02:32We know what happened.
02:33Seven, eight years later, al-Qaeda all of a sudden, poof, transformed.
02:37It was ISIS.
02:38ISIS took over much of Iraq.
02:40There was devastating wars.
02:42Yes, U.S.-backed wars to then wipe them out over multi-year war.
02:46But they built a capital around Mosul in Iraq.
02:48We all remember the devastation, the tragedy.
02:50So it is an outstanding question.
02:53Is this an effective strategy?
02:54You will have the military people, a lot of them hawks, some even not so hawkish, saying
02:58disproportionate force, overwhelming strategy.
03:01This is the only way to do it.
03:02Others say you are actually shooting yourself in the foot in the long term because these
03:06groups are savvy enough and wily enough to appoint new leaders and to reconstitute themselves
03:11with redoubled determination against their adversary, in this case, Israel.

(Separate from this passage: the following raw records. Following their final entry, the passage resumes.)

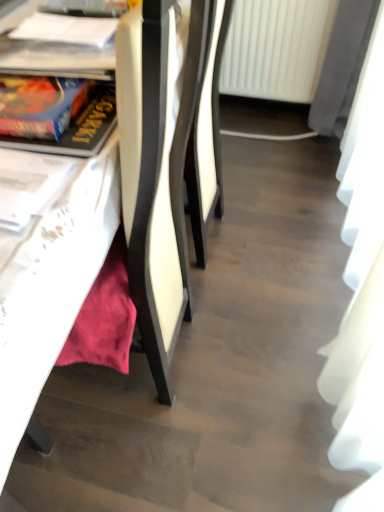 Question: Is white paper at upper left, the first book from the back, positioned beyond the bounds of white fabric curtain at right?

Choices:
 (A) yes
 (B) no

Answer: (A)

Question: From the image's perspective, would you say white paper at upper left, placed as the 2th book when sorted from bottom to top, is shown under white fabric curtain at right?

Choices:
 (A) no
 (B) yes

Answer: (A)

Question: Is white paper at upper left, which is the 2th book from front to back, positioned in front of white fabric curtain at right?

Choices:
 (A) no
 (B) yes

Answer: (A)

Question: Can you confirm if white paper at upper left, which ranks as the 1th book in top-to-bottom order, is taller than white fabric curtain at right?

Choices:
 (A) no
 (B) yes

Answer: (A)

Question: Considering the relative positions of white paper at upper left, placed as the 2th book when sorted from bottom to top, and white fabric curtain at right in the image provided, is white paper at upper left, placed as the 2th book when sorted from bottom to top, to the left of white fabric curtain at right from the viewer's perspective?

Choices:
 (A) no
 (B) yes

Answer: (B)

Question: From a real-world perspective, is white paper at upper left, which ranks as the 1th book in top-to-bottom order, under white fabric curtain at right?

Choices:
 (A) no
 (B) yes

Answer: (A)

Question: From a real-world perspective, is white plastic radiator at upper center physically below white paper at upper left, the first book from the back?

Choices:
 (A) yes
 (B) no

Answer: (A)

Question: Is the depth of white plastic radiator at upper center greater than that of white paper at upper left, which is the 2th book from front to back?

Choices:
 (A) yes
 (B) no

Answer: (A)

Question: Considering the relative positions of white plastic radiator at upper center and white paper at upper left, the first book from the back, in the image provided, is white plastic radiator at upper center to the left of white paper at upper left, the first book from the back, from the viewer's perspective?

Choices:
 (A) no
 (B) yes

Answer: (A)

Question: Does white plastic radiator at upper center have a lesser height compared to white paper at upper left, placed as the 2th book when sorted from bottom to top?

Choices:
 (A) yes
 (B) no

Answer: (B)

Question: Does white plastic radiator at upper center have a larger size compared to white paper at upper left, placed as the 2th book when sorted from bottom to top?

Choices:
 (A) yes
 (B) no

Answer: (A)

Question: From the image's perspective, does white plastic radiator at upper center appear higher than white paper at upper left, the first book from the back?

Choices:
 (A) no
 (B) yes

Answer: (B)

Question: Are white fabric curtain at right and blue cardboard book at left, the second book positioned from the back, beside each other?

Choices:
 (A) yes
 (B) no

Answer: (B) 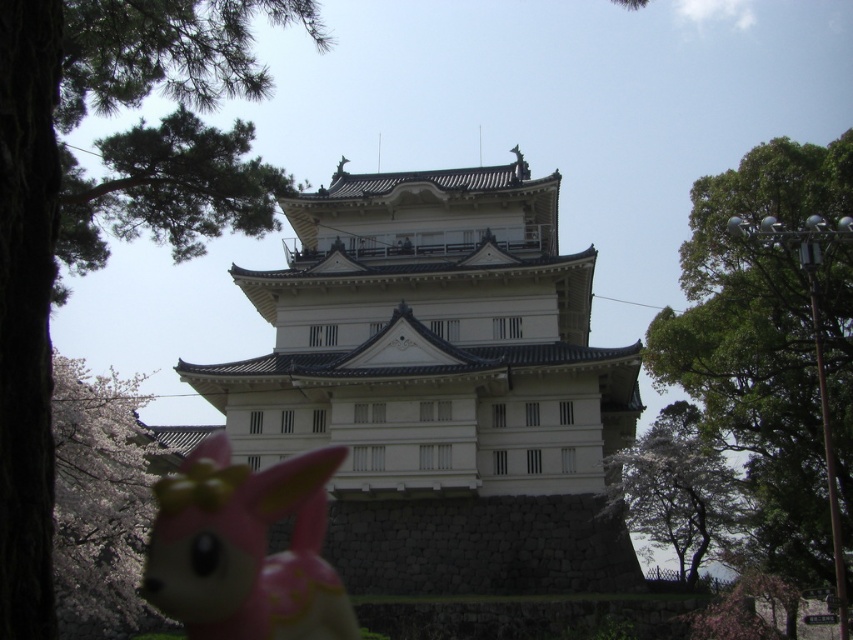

03:15So it very much remains a big question there.
03:17Absolutely.
03:18Now, all this intense military campaign, of course, is instilling fear in the civilian
03:24population in Lebanon, and Lebanon, which is already reeling from an economic and political
03:29crisis with a weak government.
03:32Its society is divided along sectarian lines.
03:36Could this conflict bring the nation, the fragile nation, together?
03:40Could it?
03:41Yes, it could.
03:42That is the hopes across a lot of the Lebanese political spectrum right now.
03:48But the odds are maybe against it right now because, as you said, reeling might even be
03:51putting it mildly.
03:53Lebanon has just been taking one hit after another.
03:55Its economy has been in free fall.
03:57It's still suffering the aftereffects of that massive port explosion in 2020 attributed
04:01to government mismanagement.
04:05And now it has Hezbollah, the assassination of a giant paramilitary leader, the leader
04:11of the largest military force, larger than the Lebanese army, in southern Lebanon with
04:16its strongholds knocked out, basically, a group that didn't just have military power
04:21in Lebanon, but also political influence, since it has seats in parliament.
04:25It's a country right now without a president, Lebanon, because the president, who's supposed
04:29to be a Maronite Christian, according to the sectarian division attribution allocation
04:33of posts in government, has not been able to be – they haven't been able to find
04:36anyone in the past two years right now.
04:39So it's a partially decapitated government.
04:42You have had some signs that the Lebanese are hoping, hoping to see some form of victory
04:49from what seems a massive defeat for the nation, in the sense of the Lebanese army is very
04:54much right now calling on the Lebanese people to preserve national unity.
04:59Remember, the Lebanese army, a far less militarily powerful force until now than Hezbollah.
05:05And also trying to urge citizens to not let them further divide themselves.
05:11The head of the Christian community, also in Lebanon, making a similar call on a Lebanese
05:18to sort of stand together, condemning the assassination of Nasrallah, saying that it
05:22has opened a wound in the heart of the Lebanese.
05:26So you do have this recognition in Lebanon that this is a tragic, tragic event for the
05:30nation in terms of the potential ramifications and the fallout, and they want to see if they
05:35could use this moment to try to rally Lebanese and to try to bring them together across their
05:39sectarian divides, their ideological divides, their political divides.
05:43Unfortunately, that as well remains a question mark.
05:46Well, Doug, thank you for that.
05:48That was Douglas Herbert, our international affairs commentator.